Goodyear Tire & Rubber Co. (GT - Analyst Report) declared the completion of refinancing the principal US credit facilities. The company’s asset-based revolving credit facility of $1.5 billion was enhanced to $2.0 billion while its maturity period was extended from 2013 to 2017. The loan under the facility will endure an interest of LIBOR plus 150 basis points.
The company also extended the maturity of its $1.2 billion term loan from 2014 to 2019. The loan was originally issued at a discount of $200 basis point. However, it will now assume interest at LIBOR plus 375 basis points, subject to a LIBOR floor of 100 basis points.
The extension of credit facility is a part of the strategic planning of the company. It will not only uplift the financial position of the company but will relieve it from any term debt repayments until 2019.
Goodyear Tire & Rubber Company is one of the largest tire manufacturing companies worldwide. The company sells its products under the Goodyear, Kelly, Dunlop, Fulda, Debica, Sava and various other ’house’ brands as well as private-label brands. The company manufactures tires for automobiles, commercial trucks, light trucks, SUVs, racing cars, airplanes, farm equipment and heavy earth-mover machinery.
The company has two major competitors– Bridgestone of Japan and Michelin of France. These two companies command about 55% of the global market. Other significant competitors include Cooper Tire & Rubber Co. (CTB - Analyst Report). Its brands include Continental Tires, Pirelli, Toyo Tires, Yokohama Tire, Kumho Tires, Hankook Tire and various regional tires.

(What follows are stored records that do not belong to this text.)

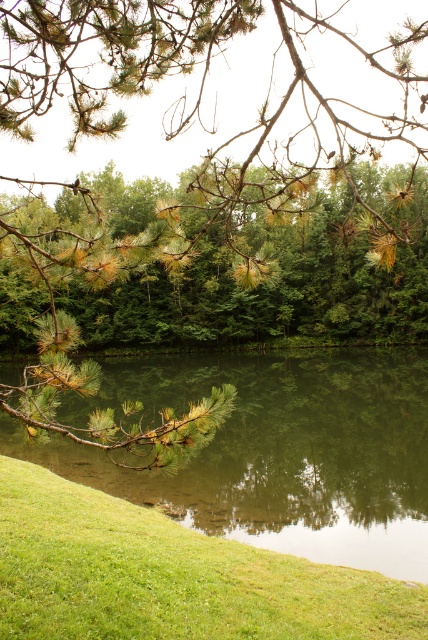 Question: Which point is closer to the camera taking this photo?

Choices:
 (A) (293, 218)
 (B) (410, 500)
 (C) (47, 268)

Answer: (C)

Question: Which of the following is the closest to the observer?

Choices:
 (A) (243, 424)
 (B) (351, 256)
 (C) (58, 532)
 (D) (30, 420)

Answer: (D)

Question: Does green matte pine branch at upper center have a smaller size compared to green needle-like at center?

Choices:
 (A) no
 (B) yes

Answer: (A)

Question: Can you confirm if green matte pine branch at upper center is smaller than green grassy at lower left?

Choices:
 (A) yes
 (B) no

Answer: (B)

Question: Which object appears farthest from the camera in this image?

Choices:
 (A) green grassy at lower left
 (B) green reflective water at lower center

Answer: (A)

Question: Where is green needle-like at center located in relation to green grassy at lower left in the image?

Choices:
 (A) above
 (B) below

Answer: (A) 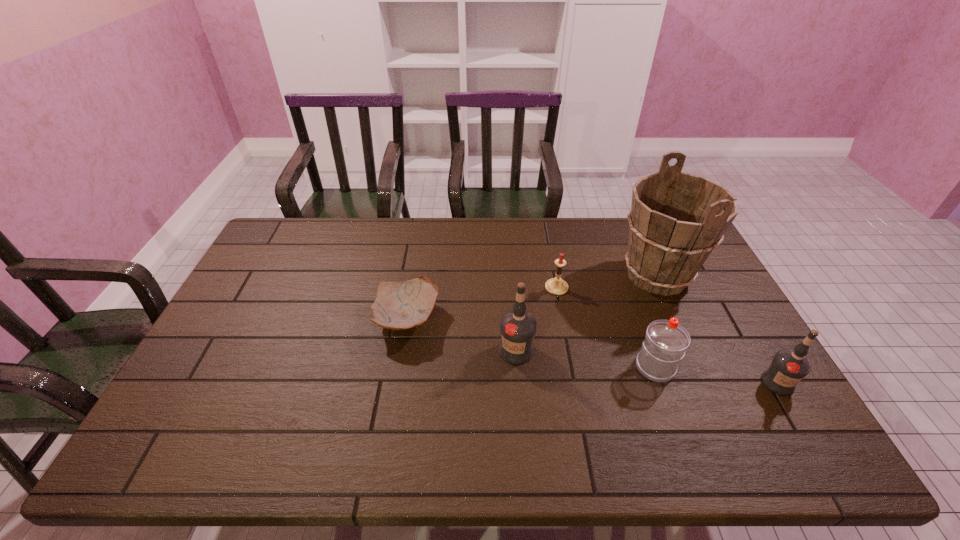 Where is `the second object from left to right`? The height and width of the screenshot is (540, 960). the second object from left to right is located at coordinates (517, 327).

This screenshot has width=960, height=540. Find the location of `the fifth shortest object`. the fifth shortest object is located at coordinates (517, 327).

Where is `the rightmost object`? the rightmost object is located at coordinates (788, 367).

Where is `the nearer vodka`? The image size is (960, 540). the nearer vodka is located at coordinates (788, 367).

At what (x,y) coordinates should I click in order to perform the action: click on bucket. Please return your answer as a coordinate pair (x, y). Image resolution: width=960 pixels, height=540 pixels. Looking at the image, I should click on (676, 220).

Find the location of a particular element. The image size is (960, 540). the leftmost object is located at coordinates (402, 305).

I want to click on pottery, so click(402, 305).

Identify the location of the second shortest object. The height and width of the screenshot is (540, 960). (556, 286).

At what (x,y) coordinates should I click in order to perform the action: click on the fourth object from right to left. Please return your answer as a coordinate pair (x, y). This screenshot has height=540, width=960. Looking at the image, I should click on (556, 286).

Find the location of a particular element. The image size is (960, 540). water bottle is located at coordinates pyautogui.click(x=666, y=341). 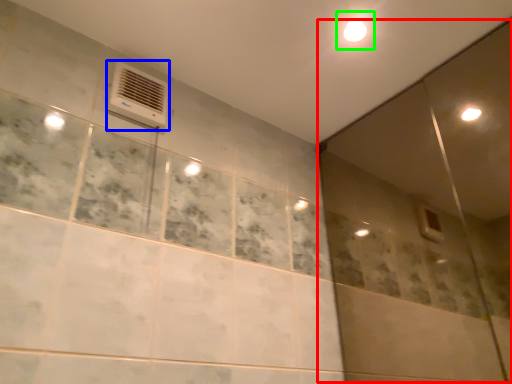 Question: Considering the real-world distances, which object is farthest from screen door (highlighted by a red box)? air conditioning (highlighted by a blue box) or light (highlighted by a green box)?

Choices:
 (A) air conditioning
 (B) light

Answer: (A) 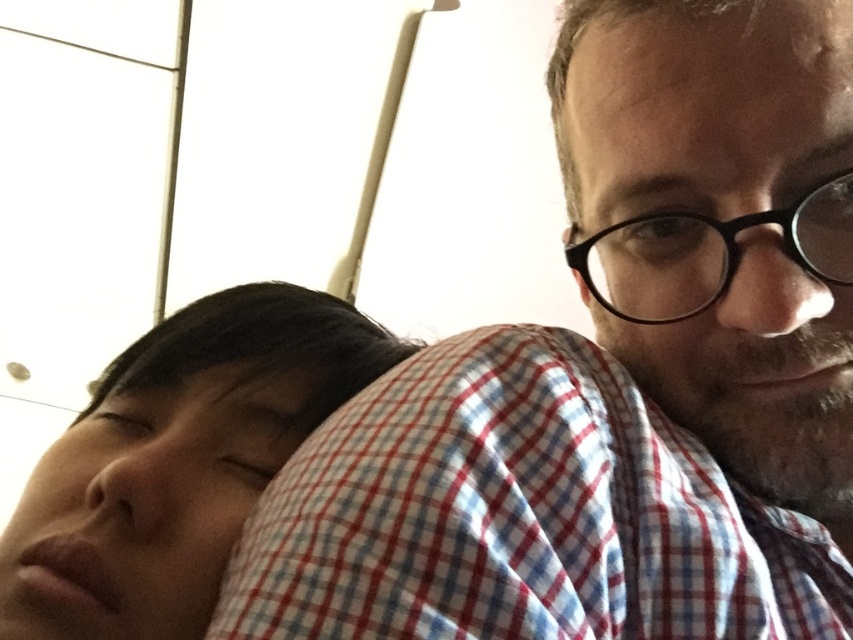 You are arranging a cozy reading corner and have placed a red checkered fabric pillow at upper center and a matte checkered shirt at right. If you want to place a book between them, where should you position it?

The book should be placed between the red checkered fabric pillow at upper center and the matte checkered shirt at right since the pillow is to the left of the shirt.

You are an interior designer working on a layout for a cozy living room. You have a red checkered fabric pillow at upper center that needs to be placed on a sofa. The sofa has a seating area that extends from coordinates 0.7 to 0.9 along the x and y axes. Will the pillow fit within the sofa seating area?

The red checkered fabric pillow at upper center is located at point (521, 515). Since the sofa seating area spans from 0.7 to 0.9 on both axes, the pillow is within those coordinates and will fit on the sofa seating area.

You are standing in the scene and want to move from the point at coordinates point (434,476) to the point at coordinates point (701,204). Which direction should you face to walk towards the second point?

To move from point (434,476) to point (701,204), you should face towards the upper left direction since point (701,204) is located above and to the left of point (434,476). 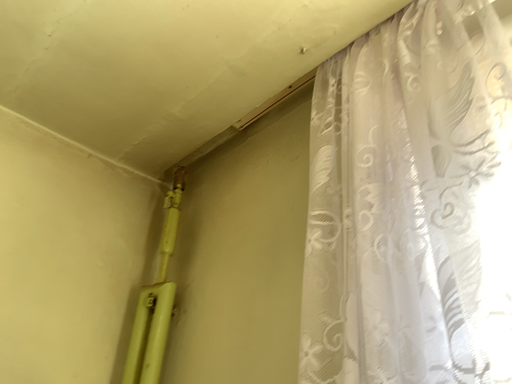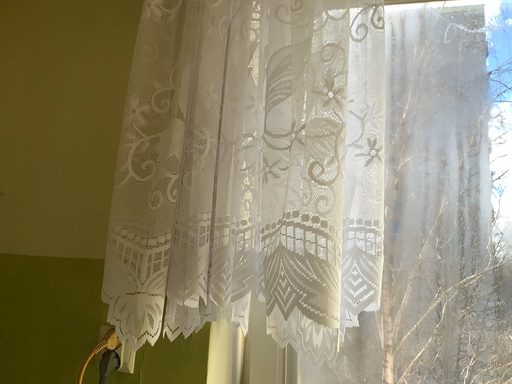 Question: How did the camera likely rotate when shooting the video?

Choices:
 (A) rotated left
 (B) rotated right

Answer: (B) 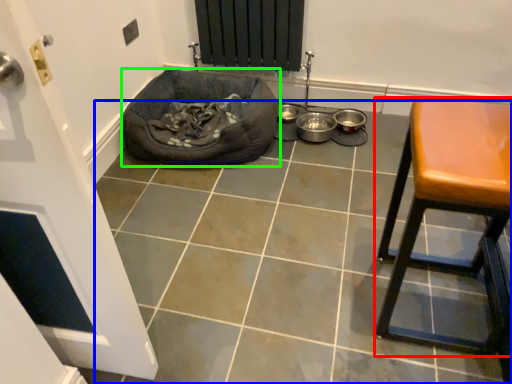 Question: Considering the real-world distances, which object is farthest from furniture (highlighted by a red box)? tile (highlighted by a blue box) or dog bed (highlighted by a green box)?

Choices:
 (A) tile
 (B) dog bed

Answer: (B) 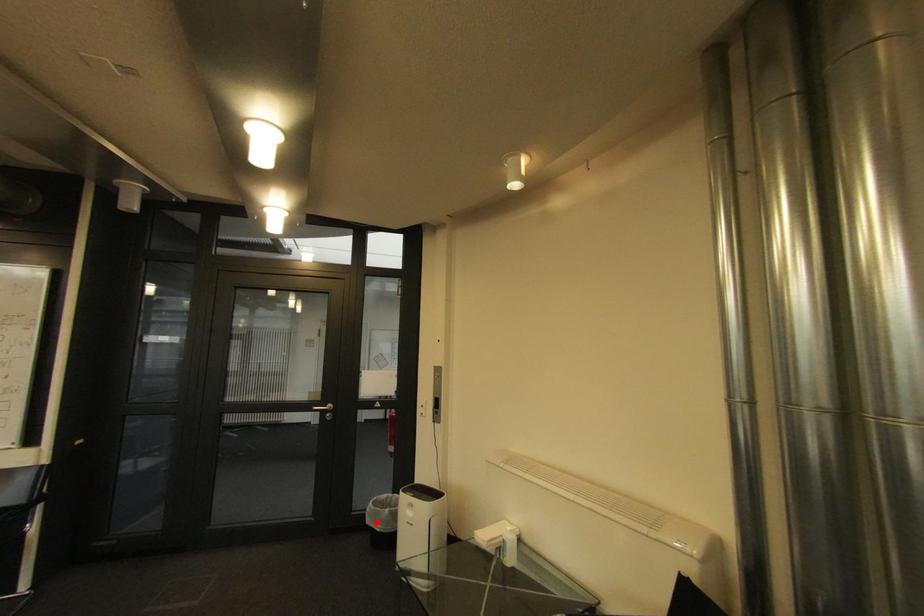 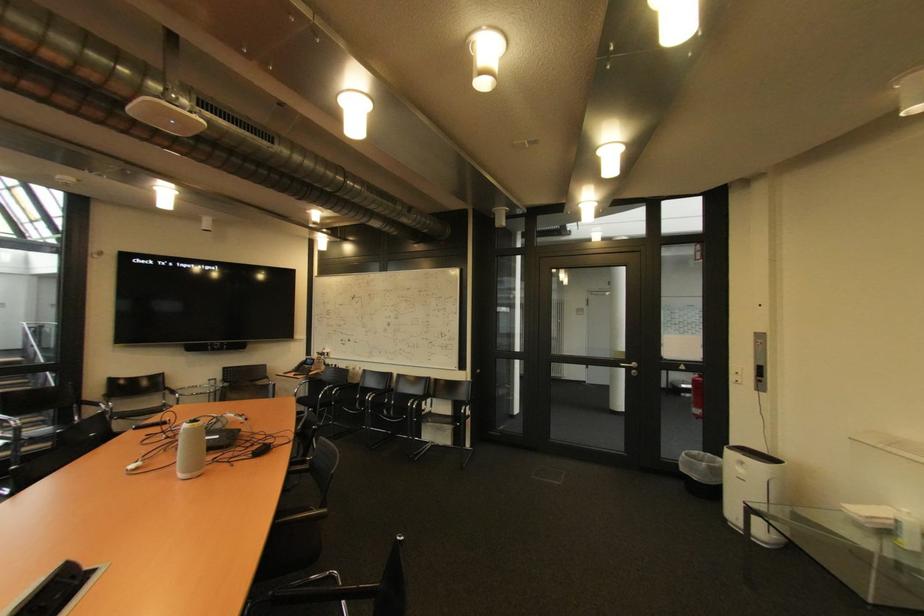 Find the pixel in the second image that matches the highlighted location in the first image.

(690, 471) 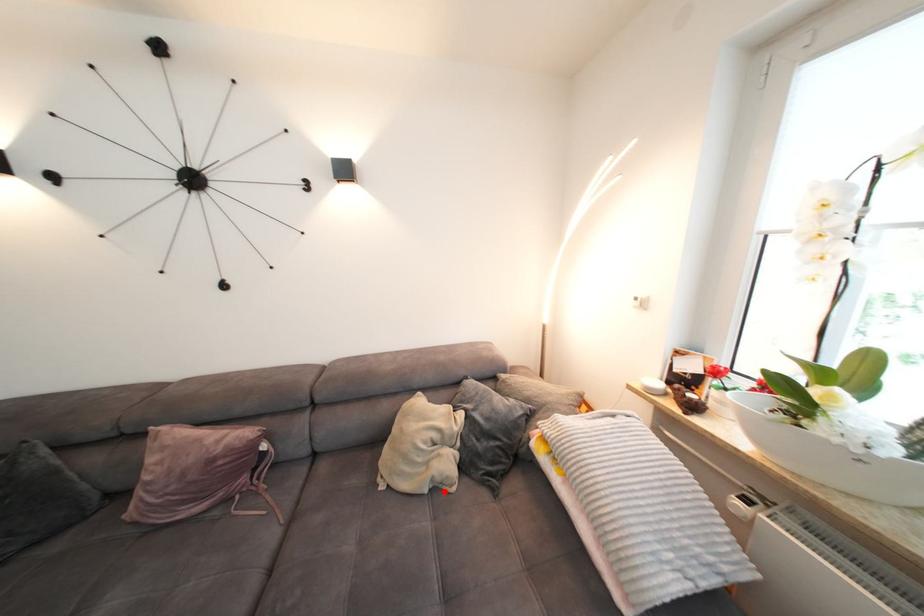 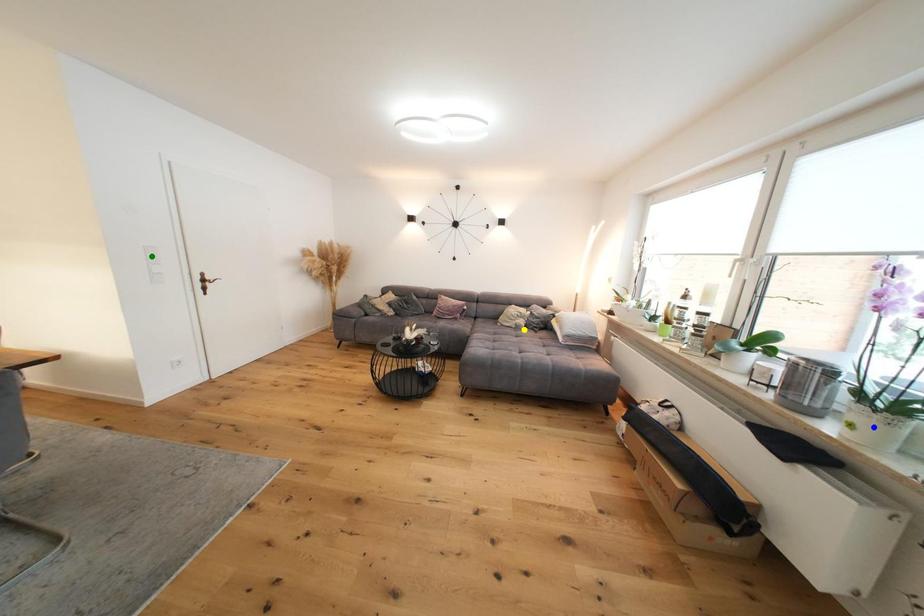 Question: I am providing you with two images of the same scene from different viewpoints. A red point is marked on the first image. You are given multiple points on the second image. Which point in image 2 is actually the same real-world point as the red point in image 1?

Choices:
 (A) yellow point
 (B) green point
 (C) blue point

Answer: (A)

Goodyear recorded a 71% sharp decline in profit to $6 million or 3 cents per share (excluding all special items) in the fourth quarter of 2011 compared with $21 million or 7 cent cents per share in the corresponding quarter of last year. With this, the company failed to meet Zacks Consensus Estimate of 26 cents per share by a wide margin.
The decline in profits was primarily driven by higher raw material costs and lower replacement industry volumes in mature markets, along with business challenges in Latin America and flooding in Thailand.
Sales in the quarter rose 12% to $5.7 billion, despite a 5% fall in tire volumes to 43.2 million units due to the above-mentioned factors. However, revenues were lower than the Zacks Consensus Estimate of $5.9 billion.
The 19% escalation in revenue per tire was recorded due to strong price/mix performance. Unfavorable unit volume and foreign currency translation reduced sales by $174 million and $49 million, respectively.
Currently, the company retains a Zacks #3 Rank, which implies a Hold rating for the short-term and we have a Neutral recommendation on the shares of Goodyear for the long-term.